Begitu nikmatnya mereka menyantap makanan yang kami sediakan. Apalagi mereka makan dengan tangan, tidak menggunakan sendok. Pasti lebih sedap. Bahkan tamu kami tidak enggan untuk menambah nasi dan lauk pauknya ketika kami tawari untuk tambah. Saya pun bertambah semangat untuk menyajikan buah-buahan potong sebagai makanan penutup.
Ya pastilah tamu-tamu saya ini sudah kangen dengan masakan Indonesia. Apalagi setelah menuntaskan ibadah haji yang pastinya sangat melelahkan. Kalaupun makanan selama haji yang disajikan berupa masakan Indonesia, kebanyakan rasanya kurang pas di lidah. Begitu yang sering saya dengar dari para jamaah yang selama ini kami temui. Bahkan salah satu kawan saya yang datang ke rumah pernah mengatakan pada saya, baru sekarang rasanya bisa makan nikmat, sambil menyantap masakan kami yang sederhana. Entah itu sebagai ucapan basa-basi atau bukan. Ada juga yang bercita-cita kalau sampai Indonesia ingin dimasakkan sayur bening saja karena sudah bosan dengan makanan yang disediakan katering.

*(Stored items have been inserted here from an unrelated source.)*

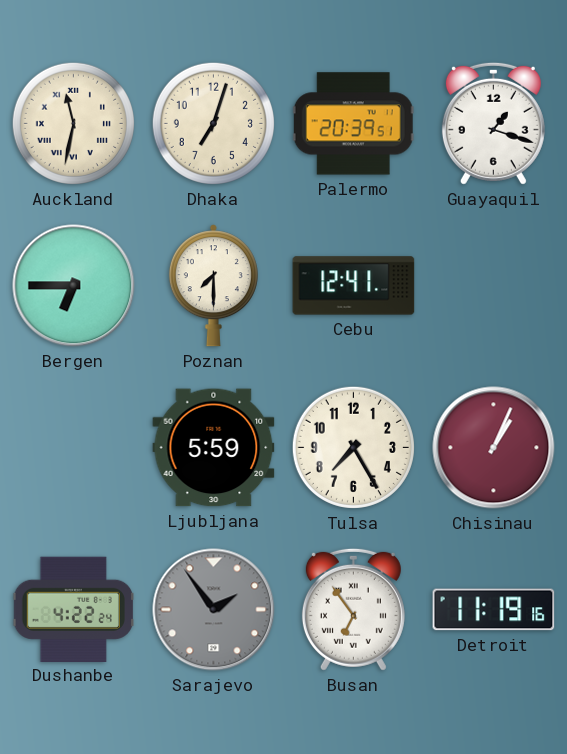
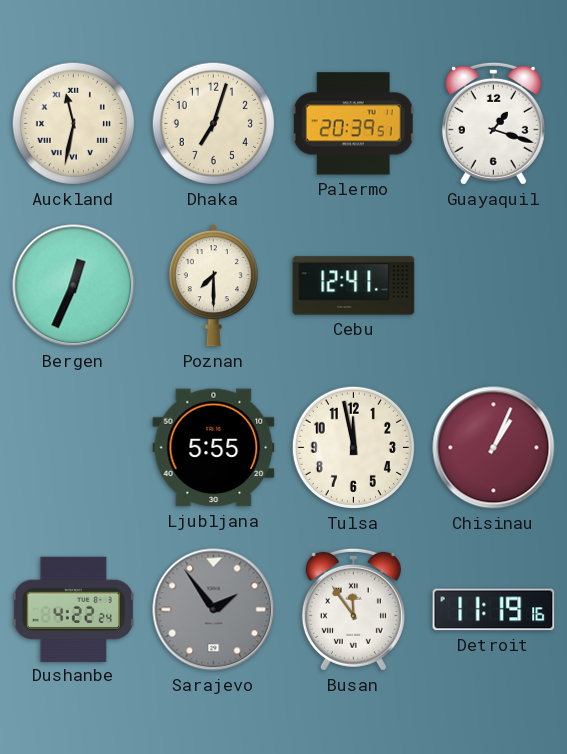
Bergen: 6:45 -> 12:34
Ljubljana: 5:59 -> 5:55
Tulsa: 7:25 -> 11:58
Busan: 6:54 -> 11:54
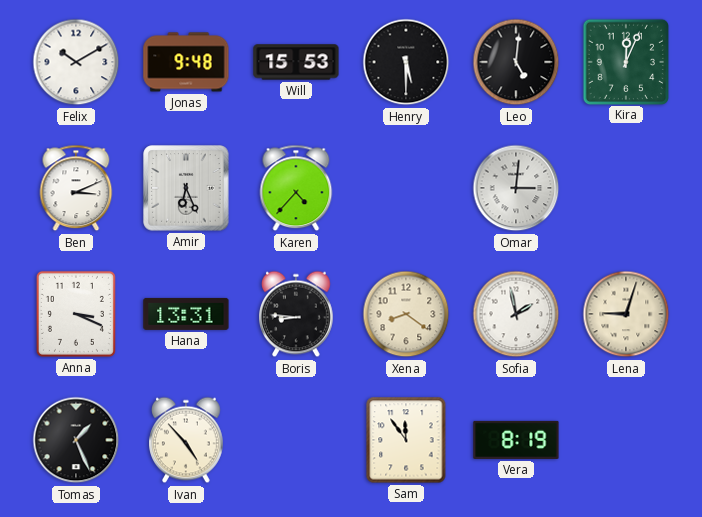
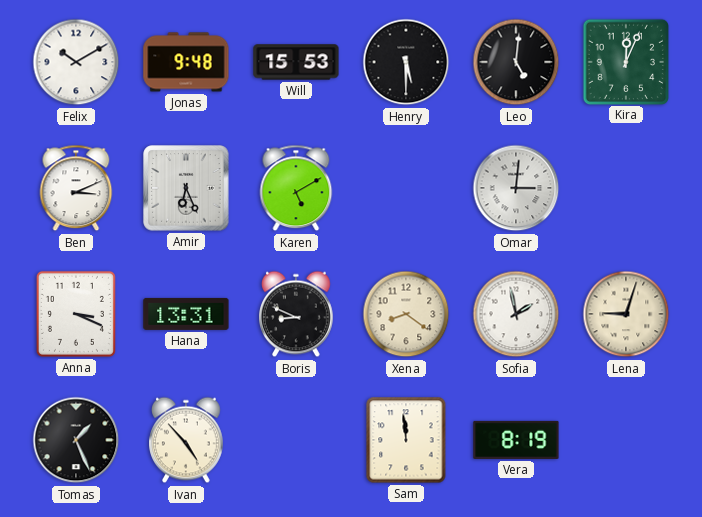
Karen: 4:37 -> 5:10
Boris: 8:46 -> 8:49
Sam: 11:54 -> 11:59
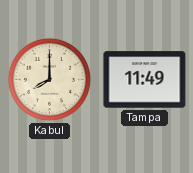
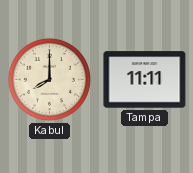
Tampa: 11:49 -> 11:11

Begitu tamu-tamu kami mengakhiri obrolannya dan kembali ke hotel, saya dan suami saya membahas kejadian barusan. Begitu puas hati kami melihat tamu kami dapat menikmati hidangan yang disediakan. Padahal semula kami tidak berniat untuk menyuguhi mereka makan malam. Apalagi waktu yang sangat terbatas, karena suami saya harus menghadiri meeting di tempat lain selepas isya. Namun begitu martabak tinggal dua potong, berarti mereka belum makan malam di hotel. Hanya ituasumsi kami.
Ibu saya pernah berpesan, bila ada tamu yang datang ke rumah dan pas jamnya makan, ajaklah dia makan. Walaupun hanya disajikan nasi dan telur mata sapi, asal ikhlas pasti tamu kita akan tetap nikmat makannya. Ternyata betul, sudah beberapa kali saya rasakan. Bila kita menyuguhi tamu dengan ikhlas, makanan apapun yang ada di rumah pasti bisa menjadi suguhan yang berkah dan nikmat. Sedikit atau banyak biasanya tetap saja cukup. Dan yang jelas, rasa puas dan bahagia karena telah dapatmenyambung tali silaturrahim danmemuliakan tamu kitatentunya merupakan kebahagiaan yang tidak dapat tergantikan.